I posted this previously on Math StackExchange, but will reiterate here. If $\rho_{AB} = \text{Corr}(A, B)$, and similarly defined for $\rho_{BC}$ and $\rho_{AC}$, we have the inequality.
\begin{align*}
\rho_{AC} \ge \max\{2(\rho_{AB} + \rho_{BC}) - 3, 2\rho_{AB}\rho_{BC} - 1\}
\end{align*}
Proof. Some notation. I let $\sigma_{AB} = \text{Cov}(A,B)$ and $\sigma_A^2 = \text{Var}(A)$.

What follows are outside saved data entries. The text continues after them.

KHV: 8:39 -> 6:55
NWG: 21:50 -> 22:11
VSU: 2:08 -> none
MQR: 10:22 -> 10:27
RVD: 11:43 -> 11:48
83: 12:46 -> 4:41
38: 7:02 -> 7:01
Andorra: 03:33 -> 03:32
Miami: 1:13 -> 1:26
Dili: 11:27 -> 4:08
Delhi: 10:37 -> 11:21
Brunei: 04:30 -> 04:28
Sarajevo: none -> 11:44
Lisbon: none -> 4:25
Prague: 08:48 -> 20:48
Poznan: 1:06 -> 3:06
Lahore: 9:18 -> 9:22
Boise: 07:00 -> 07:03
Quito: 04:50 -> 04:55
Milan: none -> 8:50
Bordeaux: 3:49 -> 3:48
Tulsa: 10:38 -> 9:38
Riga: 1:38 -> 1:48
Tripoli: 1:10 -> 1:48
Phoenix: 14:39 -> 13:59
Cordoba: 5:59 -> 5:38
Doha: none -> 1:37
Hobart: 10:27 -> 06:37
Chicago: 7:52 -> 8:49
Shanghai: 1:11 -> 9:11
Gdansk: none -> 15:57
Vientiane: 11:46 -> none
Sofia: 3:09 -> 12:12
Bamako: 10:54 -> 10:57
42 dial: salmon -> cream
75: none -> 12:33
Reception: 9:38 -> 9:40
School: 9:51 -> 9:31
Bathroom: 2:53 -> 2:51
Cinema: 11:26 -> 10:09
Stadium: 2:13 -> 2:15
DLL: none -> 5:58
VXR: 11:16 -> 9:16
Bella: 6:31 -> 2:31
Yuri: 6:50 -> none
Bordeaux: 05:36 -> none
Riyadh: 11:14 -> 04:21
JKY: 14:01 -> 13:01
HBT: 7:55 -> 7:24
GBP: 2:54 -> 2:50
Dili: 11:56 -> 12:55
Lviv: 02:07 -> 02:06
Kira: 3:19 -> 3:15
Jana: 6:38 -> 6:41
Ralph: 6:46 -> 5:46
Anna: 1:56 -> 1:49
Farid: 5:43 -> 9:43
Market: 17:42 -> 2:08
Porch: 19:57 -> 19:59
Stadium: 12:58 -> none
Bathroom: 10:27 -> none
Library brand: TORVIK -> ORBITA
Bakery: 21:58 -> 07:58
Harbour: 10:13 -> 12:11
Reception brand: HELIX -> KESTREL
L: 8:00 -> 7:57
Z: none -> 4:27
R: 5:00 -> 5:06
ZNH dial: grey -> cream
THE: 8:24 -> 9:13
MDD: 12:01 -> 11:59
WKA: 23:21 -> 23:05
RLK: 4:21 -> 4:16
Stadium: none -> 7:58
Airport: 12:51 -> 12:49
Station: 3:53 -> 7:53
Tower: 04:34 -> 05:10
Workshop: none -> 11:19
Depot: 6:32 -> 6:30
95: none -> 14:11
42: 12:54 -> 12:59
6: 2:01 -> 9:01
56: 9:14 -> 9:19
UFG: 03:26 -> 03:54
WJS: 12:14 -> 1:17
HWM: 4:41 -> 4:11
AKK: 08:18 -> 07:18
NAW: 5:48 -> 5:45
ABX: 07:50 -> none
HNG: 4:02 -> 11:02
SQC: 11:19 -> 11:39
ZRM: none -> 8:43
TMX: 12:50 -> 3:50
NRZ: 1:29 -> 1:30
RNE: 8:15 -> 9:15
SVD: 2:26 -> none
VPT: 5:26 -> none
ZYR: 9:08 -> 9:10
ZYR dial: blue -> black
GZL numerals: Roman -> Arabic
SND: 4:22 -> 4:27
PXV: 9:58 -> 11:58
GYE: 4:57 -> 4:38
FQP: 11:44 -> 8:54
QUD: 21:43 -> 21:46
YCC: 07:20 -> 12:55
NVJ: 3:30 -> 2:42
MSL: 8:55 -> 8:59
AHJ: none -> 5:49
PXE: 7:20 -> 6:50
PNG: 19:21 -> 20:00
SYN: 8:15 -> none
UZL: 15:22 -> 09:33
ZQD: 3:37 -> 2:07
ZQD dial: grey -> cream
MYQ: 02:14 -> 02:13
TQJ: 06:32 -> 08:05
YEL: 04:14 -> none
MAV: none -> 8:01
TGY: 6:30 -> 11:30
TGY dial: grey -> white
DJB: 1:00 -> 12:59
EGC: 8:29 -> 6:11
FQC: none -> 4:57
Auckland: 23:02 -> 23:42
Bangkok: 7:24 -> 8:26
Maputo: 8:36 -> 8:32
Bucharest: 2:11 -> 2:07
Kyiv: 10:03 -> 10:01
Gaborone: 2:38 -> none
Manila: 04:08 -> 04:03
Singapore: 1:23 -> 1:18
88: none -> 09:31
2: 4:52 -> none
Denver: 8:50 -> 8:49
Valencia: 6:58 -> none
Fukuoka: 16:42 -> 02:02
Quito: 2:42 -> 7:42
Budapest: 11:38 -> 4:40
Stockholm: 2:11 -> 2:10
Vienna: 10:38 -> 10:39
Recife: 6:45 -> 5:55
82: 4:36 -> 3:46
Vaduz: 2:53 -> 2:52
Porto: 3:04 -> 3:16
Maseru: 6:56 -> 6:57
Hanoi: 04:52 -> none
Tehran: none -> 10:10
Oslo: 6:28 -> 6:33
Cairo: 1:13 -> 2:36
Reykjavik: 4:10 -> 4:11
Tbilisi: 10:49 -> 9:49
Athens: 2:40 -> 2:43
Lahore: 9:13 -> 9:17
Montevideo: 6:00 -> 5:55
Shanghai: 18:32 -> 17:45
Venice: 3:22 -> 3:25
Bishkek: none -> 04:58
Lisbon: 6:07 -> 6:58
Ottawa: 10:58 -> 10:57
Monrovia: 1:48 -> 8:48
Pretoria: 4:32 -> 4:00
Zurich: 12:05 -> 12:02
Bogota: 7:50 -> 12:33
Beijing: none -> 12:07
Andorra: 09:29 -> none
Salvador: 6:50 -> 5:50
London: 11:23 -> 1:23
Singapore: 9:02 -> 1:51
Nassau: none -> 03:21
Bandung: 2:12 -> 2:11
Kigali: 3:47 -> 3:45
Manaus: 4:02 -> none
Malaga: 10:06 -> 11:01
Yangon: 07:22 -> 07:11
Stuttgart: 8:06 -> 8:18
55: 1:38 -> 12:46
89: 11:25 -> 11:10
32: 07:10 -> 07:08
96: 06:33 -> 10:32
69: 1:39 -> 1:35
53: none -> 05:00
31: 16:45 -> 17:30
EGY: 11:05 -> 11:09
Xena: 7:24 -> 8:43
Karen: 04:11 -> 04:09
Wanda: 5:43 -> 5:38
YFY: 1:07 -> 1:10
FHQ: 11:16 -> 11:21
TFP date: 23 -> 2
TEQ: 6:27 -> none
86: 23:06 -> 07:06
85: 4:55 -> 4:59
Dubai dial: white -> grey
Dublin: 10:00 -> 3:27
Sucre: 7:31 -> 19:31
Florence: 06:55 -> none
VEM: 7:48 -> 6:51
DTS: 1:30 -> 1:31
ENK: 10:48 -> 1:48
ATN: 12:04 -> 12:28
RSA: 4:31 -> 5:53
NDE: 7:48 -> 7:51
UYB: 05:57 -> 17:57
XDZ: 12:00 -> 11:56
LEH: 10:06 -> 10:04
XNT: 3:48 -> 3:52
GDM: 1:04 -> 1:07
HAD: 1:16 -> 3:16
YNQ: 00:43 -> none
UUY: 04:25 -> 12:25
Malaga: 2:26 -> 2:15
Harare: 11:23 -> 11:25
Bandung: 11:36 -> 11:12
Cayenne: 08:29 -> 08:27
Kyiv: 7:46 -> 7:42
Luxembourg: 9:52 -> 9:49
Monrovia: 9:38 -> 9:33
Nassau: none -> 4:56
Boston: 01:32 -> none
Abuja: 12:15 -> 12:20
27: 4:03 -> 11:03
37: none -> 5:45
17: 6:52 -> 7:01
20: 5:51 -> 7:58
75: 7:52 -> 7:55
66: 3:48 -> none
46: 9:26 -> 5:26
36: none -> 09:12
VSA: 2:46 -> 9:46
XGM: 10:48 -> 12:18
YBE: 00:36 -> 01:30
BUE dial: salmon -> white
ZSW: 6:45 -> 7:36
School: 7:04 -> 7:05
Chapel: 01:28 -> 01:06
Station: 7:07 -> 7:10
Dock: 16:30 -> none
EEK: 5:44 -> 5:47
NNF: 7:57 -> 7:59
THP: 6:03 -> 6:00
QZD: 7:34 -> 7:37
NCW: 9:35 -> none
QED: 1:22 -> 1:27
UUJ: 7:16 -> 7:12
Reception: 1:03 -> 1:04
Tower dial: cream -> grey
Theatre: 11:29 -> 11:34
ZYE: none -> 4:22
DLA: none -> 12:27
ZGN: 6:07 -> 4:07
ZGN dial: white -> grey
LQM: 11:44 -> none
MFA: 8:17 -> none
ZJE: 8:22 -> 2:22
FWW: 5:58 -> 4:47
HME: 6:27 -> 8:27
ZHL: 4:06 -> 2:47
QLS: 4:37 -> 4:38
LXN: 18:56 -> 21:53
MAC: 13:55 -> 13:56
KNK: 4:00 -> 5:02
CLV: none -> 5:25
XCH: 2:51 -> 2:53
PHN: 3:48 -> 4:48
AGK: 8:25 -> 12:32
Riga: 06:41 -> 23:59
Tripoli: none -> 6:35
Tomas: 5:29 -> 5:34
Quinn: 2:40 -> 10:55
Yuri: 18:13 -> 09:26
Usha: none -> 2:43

Let's first prove $\rho_{AC} \ge 2(\rho_{AB} + \rho_{BC}) - 3$. Recall the identity
\begin{align*}
2 E[X^2] + 2E[Y^2] = E[(X+Y)^2] + E[(X-Y)^2]
\end{align*}
hence $2E[Y^2] \le E[(X+Y)^2] + E[(X-Y)^2]$. Set
\begin{align*}
X = \widetilde{B} - (\widetilde{A} + \widetilde{C})/2 \quad \text{and} \quad Y =
(\widetilde{A} - \widetilde{C})/2
\end{align*}
where $\widetilde{C} = (C - E[C])/\sigma_C$, the normalized random variable, and similarly for $\widetilde{A}, \widetilde{B}$. Upon substitution and simplification, we get
\begin{align*}
\frac{1}{2}(2 - 2\rho_{AC}) \le (2 - 2\rho_{AB}) + (2 - 2\rho_{BC}) \iff \rho_{AC} \ge 2(\rho_{AB} + \rho_{BC}) - 3
\end{align*}
To prove $\rho_{AC} \ge 2\rho_{AB}\rho_{BC} - 1$, consider the random variable
\begin{align*}
W = 2 \frac{\sigma_{AB}}{\sigma_B^2}B - A
\end{align*}
We can verify $\sigma_W^2 = \sigma_A^2$, and hence $\sigma_{WC} \le \sigma_{W}\sigma_{C} = \sigma_ A \sigma_C$ by the Cauchy-Schwarz inequality. On the other hand, you may compute
\begin{align*}
\sigma_{WC} = 2 \frac{\sigma_{AB}}{\sigma_B^2}\sigma_{BC} - \sigma_{AC}
\end{align*}
Reorganizing all this, we prove $\rho_{AC} \ge 2\rho_{AB}\rho_{BC} - 1$.
In your specific example, with $\rho_{AB} = \rho_{BC} = 0.99$, then no matter the construction of $A, B, C$, we must have $\rho_{AC} \ge 0.9602$.